I was showing Mom a couple of choices of frozen meals for dinner: oven-roasted turkey with red mashed potatoes or Angel Hair Pasta Prima Vera. “Do either one of these trip your trigger?” I asked after, what seemed like, two or three minutes of her staring at the labels.
“I’m just not sure,” she said, switching her attention back and forth between the two boxes.
“Mom, my fingers are starting to go numb,” I commented, trying to evoke a decision. “So if you don’t like either of these, I’ll go get a couple more out of the freezer.”
“Well, I’m just not sure. I’m not too crazy about the mashed potatoes.”
“Oh, and why don’t you like mashed potatoes anymore?”
“Because they taste too potatoey.”
“Okey dokey, that make absolutely no sense. But what about the Angel Hair pasta?”
“I really don’t think I’d like it very much.”
“No? Why not?”
“Because I don’t imagine food made out of some kind of hair would be very good. Angle hair? What is that, some kind of cat?
“It’s pasta, Mom. It’s made out of flour and water and salt, not cat hair! And its angel not angle.”
“Whatever. Besides, that’s like the food they make out of old thread. That’s probably pretty bad too.”
“Old thread? What on earth are you talking about?”
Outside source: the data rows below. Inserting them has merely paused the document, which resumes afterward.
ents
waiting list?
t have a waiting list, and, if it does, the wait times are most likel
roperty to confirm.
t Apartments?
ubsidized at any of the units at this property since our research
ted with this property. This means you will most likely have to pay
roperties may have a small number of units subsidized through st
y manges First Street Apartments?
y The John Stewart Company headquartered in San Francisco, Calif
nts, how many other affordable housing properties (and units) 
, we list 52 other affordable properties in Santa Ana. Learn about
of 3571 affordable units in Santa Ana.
“You know, that stuff in Chinese food. Sewing beans. I swear to God, they’ll eat anything.”
“They? Do you mean Chinese people?”
“No, not them. Those hippies that like to eat with shop sticks because they think they can. But all they do is spill rice and sewing beans all over the tablecloth.”
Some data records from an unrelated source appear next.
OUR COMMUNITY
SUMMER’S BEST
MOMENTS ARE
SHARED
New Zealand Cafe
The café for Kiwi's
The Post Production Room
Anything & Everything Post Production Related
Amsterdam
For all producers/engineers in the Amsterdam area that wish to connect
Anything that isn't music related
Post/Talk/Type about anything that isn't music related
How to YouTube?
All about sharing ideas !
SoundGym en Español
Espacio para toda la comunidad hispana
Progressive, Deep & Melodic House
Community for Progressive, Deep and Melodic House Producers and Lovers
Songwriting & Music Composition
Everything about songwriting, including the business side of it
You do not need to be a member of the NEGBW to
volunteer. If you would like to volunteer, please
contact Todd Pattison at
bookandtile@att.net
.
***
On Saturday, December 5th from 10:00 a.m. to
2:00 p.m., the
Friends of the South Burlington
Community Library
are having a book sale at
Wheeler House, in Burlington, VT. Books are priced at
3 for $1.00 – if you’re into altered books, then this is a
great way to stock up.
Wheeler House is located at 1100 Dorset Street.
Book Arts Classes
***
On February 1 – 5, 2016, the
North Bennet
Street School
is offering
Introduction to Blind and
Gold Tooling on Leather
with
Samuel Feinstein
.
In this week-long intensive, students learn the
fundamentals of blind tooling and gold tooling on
“What are you talking about?” I asked in frustration as I shifted my grip on the boxes to avoid frostbite. “What hippies?”
“The ones on the TV this morning on some show. They were talking about healthy food and stuff and eating with shop sticks. They looked like idiots.”
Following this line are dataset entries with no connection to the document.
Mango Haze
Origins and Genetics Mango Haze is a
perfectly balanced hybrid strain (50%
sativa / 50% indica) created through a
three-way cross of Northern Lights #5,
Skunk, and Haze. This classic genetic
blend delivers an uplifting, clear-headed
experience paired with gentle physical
“Okay then,” I sighed, trying to get the dinner planning back on track. “I’ll get a couple more meals for you to look at. But, just so you know, Angel Hair pasta isn’t made out of hair. It’s regular pasta but really thin, you know, kind of like hair.”
“Oh, well that makes more sense I guess. I’ll try that one but I think they should change the name to something better. Maybe Not Hairy Pasta.”